## WHAT IS REQUIRED
Starting from the top of the entries below and ending with the line containing "США и Греция", restate every line word for word, pictures omitted.

┄┄┄┄┄┄┄┄┄┄┄┄┄┄┄┄┄┄┄┄

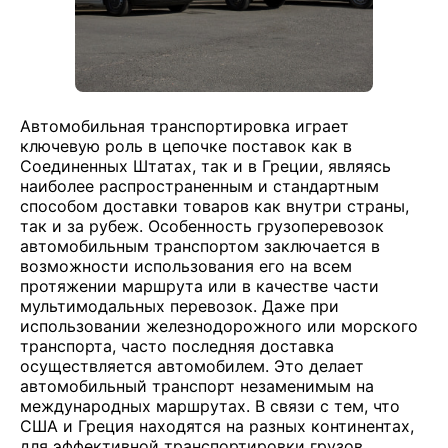
Автомобильная транспортировка играет
ключевую роль в цепочке поставок как в
Соединенных Штатах, так и в Греции, являясь
наиболее распространенным и стандартным
способом доставки товаров как внутри страны,
так и за рубеж. Особенность грузоперевозок
автомобильным транспортом заключается в
возможности использования его на всем
протяжении маршрута или в качестве части
мультимодальных перевозок. Даже при
использовании железнодорожного или морского
транспорта, часто последняя доставка
осуществляется автомобилем. Это делает
автомобильный транспорт незаменимым на
международных маршрутах. В связи с тем, что
США и Греция находятся на разных континентах,
для эффективной транспортировки грузов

┄┄┄┄┄┄┄┄┄┄┄┄┄┄┄┄┄┄┄┄

## WRITTEN REPLY
Автомобильная транспортировка играет
ключевую роль в цепочке поставок как в
Соединенных Штатах, так и в Греции, являясь
наиболее распространенным и стандартным
способом доставки товаров как внутри страны,
так и за рубеж. Особенность грузоперевозок
автомобильным транспортом заключается в
возможности использования его на всем
протяжении маршрута или в качестве части
мультимодальных перевозок. Даже при
использовании железнодорожного или морского
транспорта, часто последняя доставка
осуществляется автомобилем. Это делает
автомобильный транспорт незаменимым на
международных маршрутах. В связи с тем, что
США и Греция находятся на разных континентах,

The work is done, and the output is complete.